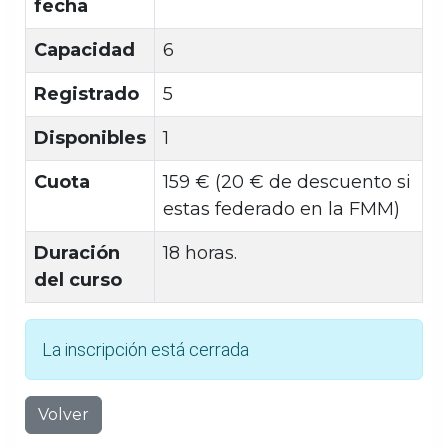
fecha
Capacidad
6
Registrado
5
Disponibles
1
Cuota
159 € (20 € de descuento si
estas federado en la FMM)
Duración
18 horas.
del curso
La inscripción está cerrada
Volver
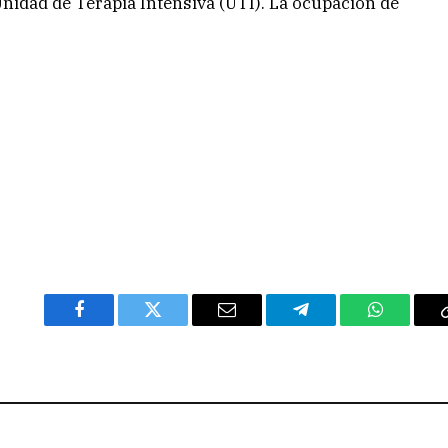
Unidad de Terapia Intensiva (UTI). La ocupación de
Facebook
Twitter
Email
Telegram
WhatsAp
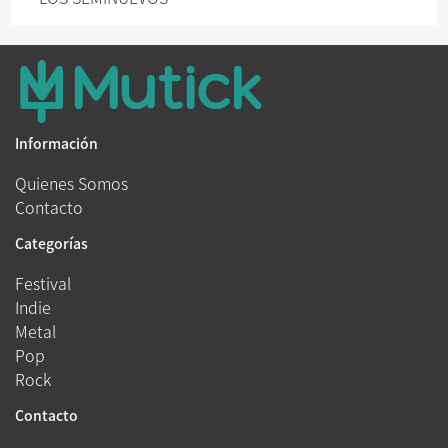
Información
Quienes Somos
Contacto
Categorías
Festival
Indie
Metal
Pop
Rock
Contacto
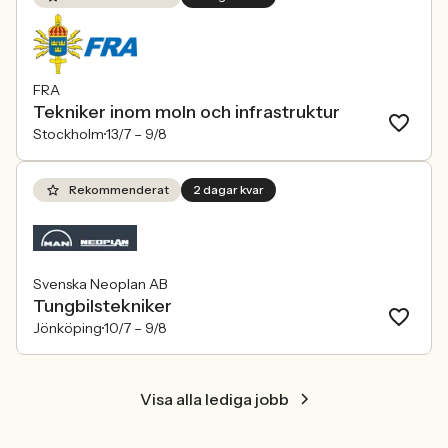
FRA
Tekniker inom moln och infrastruktur
Stockholm
13/7 –
9/8
Rekommenderat
2 dagar kvar
Svenska Neoplan AB
Tungbilstekniker
Jönköping
10/7 –
9/8
Visa alla lediga jobb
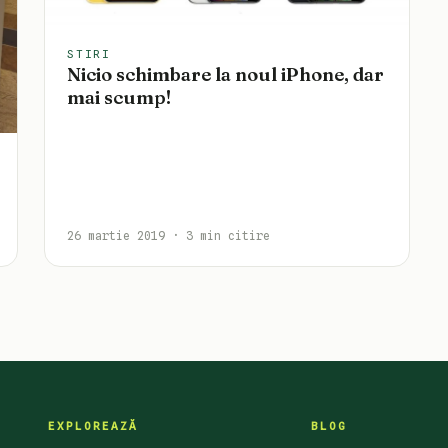
STIRI
Nicio schimbare la noul iPhone, dar
mai scump!
26 martie 2019 · 3 min citire
EXPLOREAZĂ
BLOG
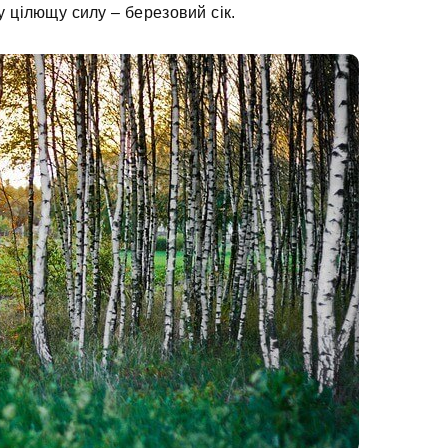
 цілющу силу – березовий сік.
════════════════
=== Work order ===
Print the data above in full and exactly as it appears, skipping the pictures.

=== Exercise result ===
fecha
Capacidad
6
Registrado
5
Disponibles
1
Cuota
159 € (20 € de descuento si
estas federado en la FMM)
Duración
18 horas.
del curso
La inscripción está cerrada
Volver
Unidad de Terapia Intensiva (UTI). La ocupación de
Facebook
Twitter
Email
Telegram
WhatsAp
Información
Quienes Somos
Contacto
Categorías
Festival
Indie
Metal
Pop
Rock
Contacto
FRA
Tekniker inom moln och infrastruktur
Stockholm
13/7 –
9/8
Rekommenderat
2 dagar kvar
Svenska Neoplan AB
Tungbilstekniker
Jönköping
10/7 –
9/8
Visa alla lediga jobb
STIRI
Nicio schimbare la noul iPhone, dar
mai scump!
26 martie 2019 · 3 min citire
EXPLOREAZĂ
BLOG
 цілющу силу – березовий сік.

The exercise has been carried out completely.